Extrait de Sur S/Z et L'Empire des signes, entretien donné aux Lettres françaises le 20 mai 1970

Qu'on permette ce commentaire en raccourci: le découpage en lexies reste la seule méthode valable en traduction des lettres chinoises, qui ne connaissent pas la phrase ou plus exactement, où les phrases d'origine n'offrent aucun moule où couler les phrases d'arrivée. Par conséquent, la méthode barthésienne de dégagement des lexies, illustrée avec esprit de système dans S/Z, possède une valeur pratique éminente dans l'ingénierie du sens et de la traduction; se voulant en effet manière de lecture sémantique, elle doit logiquement déboucher sur une libération de la syntaxe de la langue l'arrivée. Elle permet, ou devrait permettre de la part de ceux qui devraient en user, de donner en traduction du chinois des textes français démoulés de leur gangue orientaliste a-syntaxique, savoir de leur apparente platitude originelle. Son usage, son concept offrent à tout le moins la possibilité d'un premier pas décisif dans cette direction.
Utilisateur anonyme
17 mars 2008, 10:07   Lettres chinoises.
"le découpage en lexies reste la seule méthode valable en traduction des lettres chinoises, qui ne connaissent pas la phrase ou plus exactement, où les phrases d'origine n'offrent aucun moule où couler les phrases d'arrivée"


Cher Francis,

ce découpage en "lexies" est évidemment une méthode valable en traduction des lettres chinoises, mais parmi d'autres. Je rappelle (mais vous le saviez) que la poèsie chinoise étant chantée, d'une part, et calligraphiée, d'autre part, celle-ci présente donc des résonnances impossible à rendre (c.a.d. à traduire), à moins, par exemple, d'essayer d'appliquer à cette poèsie toute la science typographique du "Coup de dés" mallarméen, des "Calligrammes" d'Apollinaire", ou bien d'utiliser, par une sorte d'équivalence, une typographie polychrome, qui a été envisagée d'ailleurs par certains symbolistes; ou bien même les poèmes-objets modernes, - bref, tout ceci pour souligner qu'en matière de traduction il y a moult méthodes, et autant d'approches singulières.

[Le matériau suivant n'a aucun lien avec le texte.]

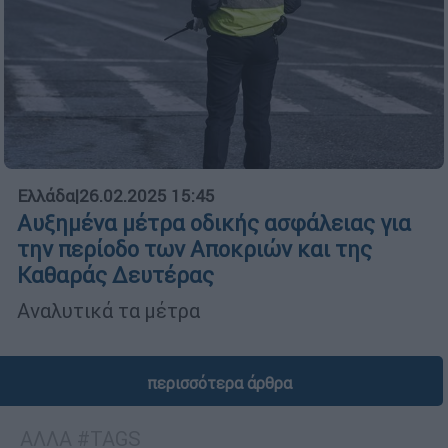
Ελλάδα
|
26.02.2025 15:45
Αυξημένα μέτρα οδικής ασφάλειας για
την περίοδο των Αποκριών και της
Καθαράς Δευτέρας
Αναλυτικά τα μέτρα
περισσότερα άρθρα
ΑΛΛΑ #TAGS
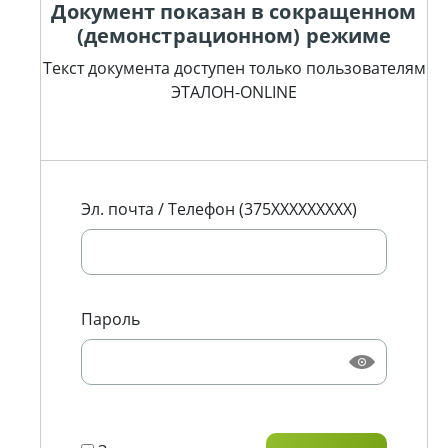
Документ показан в сокращенном
(демонстрационном) режиме
Текст документа доступен только пользователям
ЭТАЛОН-ONLINE
Эл. почта / Телефон (375XXXXXXXXX)
Пароль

Concernant ces problèmes liés à la traduction des lettres chinoises, quel était l'avis de Victor Segalen ?
17 mars 2008, 13:49   L'oeil écoute
Oui et non, cher Wagner, je me suis laissé dire que l'outil d'équivalence majeur des évocations calligraphiées - ce qui est plastiquement "intimé à comparaître", comme aimait dire Barthes, par la vertu du tracé et dans le contenu signifiant des idéogrammes - , susceptible de se joindre aux modes et outils d'équivalence que vous mentionnez (mallarméisme, calligrammes, recours à la typographie polychrome des symbolistes, etc.) ou de s'y substituer, serait celui que Claudel et d'autres avant lui désignaient comme harmonie imitative, savoir l'allitération dans toutes ses manifestations et ses figures. Claudel, dans "Idéogrammes en Occident" avait eu cette intuition et se prit au jeu d'en explorer les conséquences et les ressorts futurs. Ce serait donc dans le son, l'évocation allitérative, qu'il conviendrait chez nous de rechercher l'équivalence fonctionnelle, cognitive, des effets de l'image immanente à l'écrit chinois. Les pages de Claudel lancé dans cette spéculation sont admirables, fascinantes; nul doute en ce qui me concerne que l'innovation de Barthes (la lexie) présentée dans cet entretien de mai 1970 lui est complémentaire pour aborder l'écrit chinois et sa traduction.
17 mars 2008, 14:12   L'Echange
Plus précisément: si Claudel a pu montrer avec "Idéogrammes en Occident" que la part idéographique ("Locomotive", "Pain") des mots du français était secondaire et anecdotique dans les langages d'Occident, il n'a pas moins mis cette part en évidence, établi son existence dans l'ombre de nos écrits.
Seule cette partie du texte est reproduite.